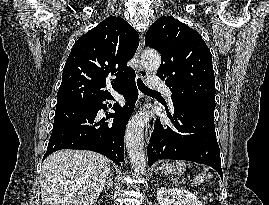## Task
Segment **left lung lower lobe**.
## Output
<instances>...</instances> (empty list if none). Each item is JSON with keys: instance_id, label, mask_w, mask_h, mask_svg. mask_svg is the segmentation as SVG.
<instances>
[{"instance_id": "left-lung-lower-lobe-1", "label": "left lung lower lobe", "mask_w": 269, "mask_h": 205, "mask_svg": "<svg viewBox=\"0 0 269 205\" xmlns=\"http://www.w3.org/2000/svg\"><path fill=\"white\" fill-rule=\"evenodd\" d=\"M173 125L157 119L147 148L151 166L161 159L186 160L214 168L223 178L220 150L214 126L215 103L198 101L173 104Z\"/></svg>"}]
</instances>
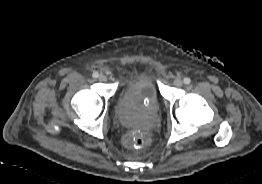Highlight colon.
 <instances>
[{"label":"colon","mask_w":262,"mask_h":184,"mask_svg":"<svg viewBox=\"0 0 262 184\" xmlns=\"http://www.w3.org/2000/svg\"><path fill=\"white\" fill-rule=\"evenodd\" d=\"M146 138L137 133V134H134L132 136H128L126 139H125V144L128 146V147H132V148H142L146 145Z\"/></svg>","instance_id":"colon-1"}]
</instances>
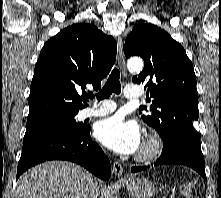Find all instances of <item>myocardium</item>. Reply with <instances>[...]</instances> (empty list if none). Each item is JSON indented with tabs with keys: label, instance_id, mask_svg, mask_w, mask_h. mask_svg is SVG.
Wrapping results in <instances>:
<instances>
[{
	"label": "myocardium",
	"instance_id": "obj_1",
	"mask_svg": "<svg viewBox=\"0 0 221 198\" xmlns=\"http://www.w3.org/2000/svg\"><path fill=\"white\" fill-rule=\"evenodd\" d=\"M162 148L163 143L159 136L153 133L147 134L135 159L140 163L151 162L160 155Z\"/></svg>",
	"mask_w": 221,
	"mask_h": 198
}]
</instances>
★ ★ ★
From the line with "<instances>...</instances> (empty list" through the end of the listing, write out every line exactly, leaving out the pictures.

Solution to the problem
<instances>...</instances> (empty list if none). Each item is JSON with keys: instance_id, label, mask_w, mask_h, mask_svg. mask_svg is the segmentation as SVG.
<instances>
[{"instance_id": "left-lung-lower-lobe-1", "label": "left lung lower lobe", "mask_w": 269, "mask_h": 205, "mask_svg": "<svg viewBox=\"0 0 269 205\" xmlns=\"http://www.w3.org/2000/svg\"><path fill=\"white\" fill-rule=\"evenodd\" d=\"M173 125L157 119L147 148L151 166L161 159L186 160L214 168L223 178L220 150L214 126L215 103L198 101L173 104Z\"/></svg>"}]
</instances>
Highlight colon.
 <instances>
[{"label":"colon","mask_w":262,"mask_h":184,"mask_svg":"<svg viewBox=\"0 0 262 184\" xmlns=\"http://www.w3.org/2000/svg\"><path fill=\"white\" fill-rule=\"evenodd\" d=\"M146 138L137 133V134H134L132 136H128L126 139H125V144L128 146V147H132V148H142L146 145Z\"/></svg>","instance_id":"colon-1"}]
</instances>
Find all instances of <item>myocardium</item>. Reply with <instances>[...]</instances> (empty list if none). Each item is JSON indented with tabs with keys: label, instance_id, mask_svg, mask_w, mask_h. mask_svg is SVG.
Wrapping results in <instances>:
<instances>
[{
	"label": "myocardium",
	"instance_id": "obj_1",
	"mask_svg": "<svg viewBox=\"0 0 221 198\" xmlns=\"http://www.w3.org/2000/svg\"><path fill=\"white\" fill-rule=\"evenodd\" d=\"M162 148L163 143L159 136L153 133L147 134L135 159L140 163L151 162L160 155Z\"/></svg>",
	"mask_w": 221,
	"mask_h": 198
}]
</instances>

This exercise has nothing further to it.